Citing concerns about the organization and planning of the event, Mayor Kasim Reed has notified the event's organizer, Mohammad Bhuiyan, and the Permanent Secretariat of the World Summit of Nobel Peace Laureates that the city will not participate.
“The City has no intention of interfering with the preparation of your Event; the sole determination is that I will not remain involved in the preparation, nor will any member of my Administration,” Reed wrote in a letter dated Thursday.
Among other things, the mayor says Bhuiyan has a potential conflict of interest – a charge the organizer denies.
The summit is expected to draw numerous global leaders and thousands of students for three days of debates and workshops intended to promote democracy, freedom, human rights and peace. Many Nobel Peace Prize recipients have been invited to attend.
Bhuiyan said the summit will continue as planned.
“We look forward to continuing the momentum demonstrated by our current sponsors and partners to deliver a great summit for the Nobel Peace Laureates in Atlanta this November,” he said in an e-mail. “We hope the city will be a full partner in this great event as well.”
But the World Summit of Nobel Peace Laureates, which selected Atlanta for the summit, seemed less certain.
“We fully respect the decision of Mayor Reed,” the agency said in a statement. “In case of the absence of the hosting city the Secretariat is unable to organize the (summit). Precisely for this reason we will organize a international working committee which includes representatives of Nobel Laureates in order to take the appropriate and final decisions about the 2015 summit.”
The summit has attracted the support of prominent Atlantans like honorary chairman Ted Turner and sponsorships from companies like Coca-Cola and United Parcel Service. When the summit was announced in 2013, Reed pledged the city’s support.
But in a March 19 letter to Bhuiyan, Reed said he’s heard “numerous concerns from stakeholders in the Atlanta community” about Bhuiyan’s ability to organize the event. In the Thursday letter, Reed cited the governance structure of the event as a concern. Bhuiyan serves as chief executive officer and his wife, Shamima Amin, as chief operating officer.
The letters do not go into specifics on the conflict, and the mayor’s office did not respond to a request to elaborate on Bhuiyan’s alleged conflict or Reed’s other concerns.
Bhuiyan and Amin are co-founders of the Yunus Creative Lab, an Atlanta nonprofit set up to combat poverty and other social problems around the world. They founded the agency with Muhammad Yunus, who won the 2006 Nobel Peace Prize for his work on microcredit, or small loans to poor people to help them start businesses.
In a brief interview, Bhuiyan said there is no conflict of interest because he and his wife are not paid to organize the Nobel summit and have no financial interests at stake.
“My wife and I, we don’t have any company (involved), we don’t have any pay, we don’t have any (financial) dealings,” he said.
In the most recent letter, Reed suggested hiring a Chicago firm to manage the summit, transferring funds to The Community Foundation of Greater Atlanta and restructuring the governance of the summit. The letters indicate Reed met with Bhuiyan several times to try to resolve the governance issues, without success.

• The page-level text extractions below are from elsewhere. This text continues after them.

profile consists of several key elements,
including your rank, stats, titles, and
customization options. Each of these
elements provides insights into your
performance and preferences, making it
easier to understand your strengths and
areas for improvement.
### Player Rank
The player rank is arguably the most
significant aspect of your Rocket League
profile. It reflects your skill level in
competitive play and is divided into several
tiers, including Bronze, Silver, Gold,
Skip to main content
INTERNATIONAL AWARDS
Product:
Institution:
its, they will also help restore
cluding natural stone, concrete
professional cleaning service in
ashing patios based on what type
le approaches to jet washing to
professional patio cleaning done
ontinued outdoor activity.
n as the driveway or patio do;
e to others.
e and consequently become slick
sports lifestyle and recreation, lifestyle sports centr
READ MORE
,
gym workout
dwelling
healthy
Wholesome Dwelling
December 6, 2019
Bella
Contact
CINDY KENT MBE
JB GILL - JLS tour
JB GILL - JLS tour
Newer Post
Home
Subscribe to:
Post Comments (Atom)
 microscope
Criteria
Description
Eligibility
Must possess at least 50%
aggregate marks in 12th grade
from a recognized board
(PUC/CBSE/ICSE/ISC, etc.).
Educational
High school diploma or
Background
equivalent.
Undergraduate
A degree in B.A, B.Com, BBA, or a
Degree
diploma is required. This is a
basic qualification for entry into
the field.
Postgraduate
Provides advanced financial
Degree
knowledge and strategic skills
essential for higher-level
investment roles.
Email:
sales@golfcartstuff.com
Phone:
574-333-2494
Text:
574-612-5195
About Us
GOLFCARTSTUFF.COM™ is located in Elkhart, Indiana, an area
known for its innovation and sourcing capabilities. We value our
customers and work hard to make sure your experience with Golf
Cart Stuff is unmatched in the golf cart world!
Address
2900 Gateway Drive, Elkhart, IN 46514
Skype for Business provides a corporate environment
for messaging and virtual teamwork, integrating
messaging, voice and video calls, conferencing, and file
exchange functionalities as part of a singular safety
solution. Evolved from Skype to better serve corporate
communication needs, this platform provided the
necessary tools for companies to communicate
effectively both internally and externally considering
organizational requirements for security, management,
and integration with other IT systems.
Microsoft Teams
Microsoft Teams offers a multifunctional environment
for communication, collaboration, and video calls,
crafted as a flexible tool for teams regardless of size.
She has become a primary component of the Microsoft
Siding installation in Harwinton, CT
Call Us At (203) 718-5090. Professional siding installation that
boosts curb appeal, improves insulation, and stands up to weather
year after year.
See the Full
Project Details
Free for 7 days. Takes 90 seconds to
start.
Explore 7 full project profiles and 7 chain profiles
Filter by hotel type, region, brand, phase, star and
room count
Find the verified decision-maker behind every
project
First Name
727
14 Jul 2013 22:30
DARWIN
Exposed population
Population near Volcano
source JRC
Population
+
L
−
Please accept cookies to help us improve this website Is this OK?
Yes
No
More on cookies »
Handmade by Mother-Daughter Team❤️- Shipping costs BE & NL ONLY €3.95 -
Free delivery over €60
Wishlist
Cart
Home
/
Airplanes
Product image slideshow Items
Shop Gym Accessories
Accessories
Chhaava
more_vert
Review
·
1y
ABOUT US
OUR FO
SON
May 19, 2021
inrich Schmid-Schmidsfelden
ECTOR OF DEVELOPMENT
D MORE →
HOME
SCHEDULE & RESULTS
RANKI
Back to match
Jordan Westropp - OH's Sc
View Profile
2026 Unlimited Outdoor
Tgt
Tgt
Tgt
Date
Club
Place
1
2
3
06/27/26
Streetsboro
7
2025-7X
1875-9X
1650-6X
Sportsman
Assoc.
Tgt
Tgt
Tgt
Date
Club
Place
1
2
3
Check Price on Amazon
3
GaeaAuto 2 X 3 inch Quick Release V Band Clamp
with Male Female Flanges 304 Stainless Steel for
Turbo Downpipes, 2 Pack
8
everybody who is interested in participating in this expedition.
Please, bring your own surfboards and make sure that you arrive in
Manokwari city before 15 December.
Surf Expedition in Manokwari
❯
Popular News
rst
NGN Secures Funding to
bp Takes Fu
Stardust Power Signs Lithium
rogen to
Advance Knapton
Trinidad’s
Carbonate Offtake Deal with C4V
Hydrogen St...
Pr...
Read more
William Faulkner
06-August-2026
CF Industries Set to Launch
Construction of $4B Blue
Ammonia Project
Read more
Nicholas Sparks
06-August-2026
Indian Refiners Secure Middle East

Bhuiyan accused the mayor of trying to steer a contract to manage the summit to a friend –a charge the mayor denied.
“Your insinuations that my wife and I have mismanaged the process or done something wrong damages our good name in Atlanta and around the world and has caused us serious emotional distress,” Bhuiyan wrote to the mayor.
“We demand that these efforts cease immediately, and we reserve all our legal rights with respect to your actions to date,” Bhuiyan wrote.
Reed responded that Bhuiyan’s “decision to threaten litigation is unfortunate,” but the city “stands ready, willing and able to litigate should you choose to pursue that course of action.”
According to Bhuiyan, Hartsfield-Jackson International Airport – at the mayor’s request – has asked that its $25,000 contribution to the event be refunded. He said the contribution is non-refundable.
Except for that, “we have not heard from any corporate sponsors about any change,” Bhuiyan told The Atlanta Journal-Constitution.
A spokesman for Coca-Cola confirmed the company is a sponsor of the summit but declined additional comment. A representative of Turner could not be reached for comment.